Question about understanding quantum fields 1. How do we interpret colisions in QFT formalism?
How did we know, when developing the theory, that we are getting the fields which describe creation of particles? How does one excite the field to get a particle out of it? By smashing particles together? So, are these fields through the particles interacting with some other fields and creating other particles in some other fields? So, if we colide electron and anti-electron, they can give us something, some photons, lets say. So what happend? Did electron interact with photon field? Is it somehow coupled to it? What is then a clasical electrostatic field? Is it something that an electron creates arround itself or something that is there and the electron is coupled to it? So if charged particles attract, they do it because the are both coupled to this photon field? So in violent interactions, we can even disturb electron field and the final result can be creation of some photons? In our formalism electrons were destroyed and photons were created.
2. How does the Hilbert space look like?
So, does our Hilbert space acomodate for different kinds of particles? If so, then we can say that system went from one state to some other state and that there is some amplitude for that. How do we know that our formalism is actually giving us these amplitudes? And even if they do, is it not all a big mass of infinitely many ways of geting from one state to some other state?

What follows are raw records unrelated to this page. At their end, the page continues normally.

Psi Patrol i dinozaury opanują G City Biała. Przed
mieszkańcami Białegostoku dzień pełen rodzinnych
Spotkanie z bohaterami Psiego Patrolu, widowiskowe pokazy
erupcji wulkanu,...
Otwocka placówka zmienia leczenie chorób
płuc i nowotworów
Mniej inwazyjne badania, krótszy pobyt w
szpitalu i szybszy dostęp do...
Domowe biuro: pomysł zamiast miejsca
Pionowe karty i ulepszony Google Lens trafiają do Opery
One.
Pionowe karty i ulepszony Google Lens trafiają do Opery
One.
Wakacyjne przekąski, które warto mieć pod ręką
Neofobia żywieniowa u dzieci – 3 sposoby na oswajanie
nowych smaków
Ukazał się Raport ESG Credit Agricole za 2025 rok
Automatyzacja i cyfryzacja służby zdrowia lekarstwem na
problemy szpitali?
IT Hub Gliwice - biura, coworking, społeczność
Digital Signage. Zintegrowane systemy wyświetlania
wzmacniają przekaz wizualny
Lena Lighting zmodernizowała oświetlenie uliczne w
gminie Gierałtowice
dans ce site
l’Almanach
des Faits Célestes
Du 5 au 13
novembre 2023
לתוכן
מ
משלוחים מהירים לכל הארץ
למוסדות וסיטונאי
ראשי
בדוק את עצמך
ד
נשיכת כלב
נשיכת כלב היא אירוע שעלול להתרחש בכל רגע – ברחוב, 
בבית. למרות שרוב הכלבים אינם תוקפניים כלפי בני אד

Another thing...it looks like that in nature we rarely see superposition of states with some indefinite number of particles, it happens for a brief time and then, after the colision, we get some definite number id est, eigenstate of a number operator...

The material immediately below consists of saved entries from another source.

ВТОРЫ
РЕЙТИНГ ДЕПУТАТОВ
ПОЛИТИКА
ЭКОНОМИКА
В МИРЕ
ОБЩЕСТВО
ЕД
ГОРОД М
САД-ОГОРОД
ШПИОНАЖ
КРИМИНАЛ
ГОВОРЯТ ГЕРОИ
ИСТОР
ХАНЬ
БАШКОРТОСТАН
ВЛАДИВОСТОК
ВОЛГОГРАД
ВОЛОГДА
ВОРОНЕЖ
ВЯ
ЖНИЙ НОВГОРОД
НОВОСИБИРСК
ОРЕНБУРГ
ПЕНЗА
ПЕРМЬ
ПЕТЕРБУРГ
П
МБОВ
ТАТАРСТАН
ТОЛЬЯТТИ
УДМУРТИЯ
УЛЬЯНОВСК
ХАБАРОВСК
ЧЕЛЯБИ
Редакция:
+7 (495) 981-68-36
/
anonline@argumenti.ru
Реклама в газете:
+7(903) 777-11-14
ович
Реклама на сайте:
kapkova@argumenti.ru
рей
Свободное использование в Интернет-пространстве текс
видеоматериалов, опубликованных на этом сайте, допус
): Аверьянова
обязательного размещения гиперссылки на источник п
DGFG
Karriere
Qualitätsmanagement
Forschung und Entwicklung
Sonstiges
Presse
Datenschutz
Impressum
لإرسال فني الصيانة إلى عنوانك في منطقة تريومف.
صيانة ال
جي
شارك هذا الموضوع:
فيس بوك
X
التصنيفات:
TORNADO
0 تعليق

 A: First of all there is no real classical equivalent to spin.  Before the Dirac equation we described this using Pauli spin as a complete intrinsic property of the electron and other elementary particles.  This was thought to be a completely quantum degree of freedom (and still is).  So trying to visualize the classical nature of a spin field might not be the right thing to do.
To get a better understanding of the information being conveyed in QFT consider reviewing QM.  The QM operators correspond to classical degrees of freedom of what was assumed to be a particle system.  So the wave function describes the probability to find the particle at a given location with a given momentum and other such state variables.  This is a useful paradigm for extending the meaning of QM to QFT.  We start with a configuration space, define the maxima set of independent degrees of freedom (in the classical sense) and their momenta using Hamiltonian theory.  Then we impose the formalism of quantization on this classical system.  In the case of a classical field, any field for example, the classical degree of freedom is a shape of the field.  This can be though of as an infinite (continuously infinite) number of locations each corresponding to an amplitude at each point of space.  The particle has one and only on such variable which can take any real number.  A field has a space of functions that can take an infinite number of shapes over all of space, or some region of space if there are boundary conditions. 
The field equivalent of the position operator would be the shape or amplitude operator, A(x, t), and the corresponding momentum operator would be -ihbard/dA(x, t) where differentiation is elevated to functional derivative.  This is a completely valid formalism and in my humble opinion easier to conceptually connect classical field theory to QM with meaning.  However this is a messy and intractable way to quantize a field.  What we are usually taught is to go into momentum space and use the harmonic oscillator formalism, annihilation creation and number operators.  Now each represents the number of "coherent" states present in the field configuration.  Coherent has slightly different meanings in different fields, maybe I should say stationary.  So it is like describing the spectral density of a configuration using quantum occupation numbers.  In theory one can transform back and find the A(x, t) for a given occupation number state but this usually is of no use in practice.  Especially in particle physics (the mother of QFT) since we are always doing collider experiments and really only want an estimate of the cross section.  
ADDITION:  There is a type of field that obeys different algebra than ordinary real or complex numbers, Grassmann algebra.  One can have a classical Grassmann field and then quantize it.  I think this may be related to spin in some abstract theoretical way.  You can apply QM to anything. You just first need to define the DoF and build a Lagrangian for it.  From there everything follows (it may be a mess).  I should also say that the quantum wave function for a field would yield the probability to observe the field in a given shape.  
I hope this helps a little and expect either a lot of answers or an eventual [close] of this question.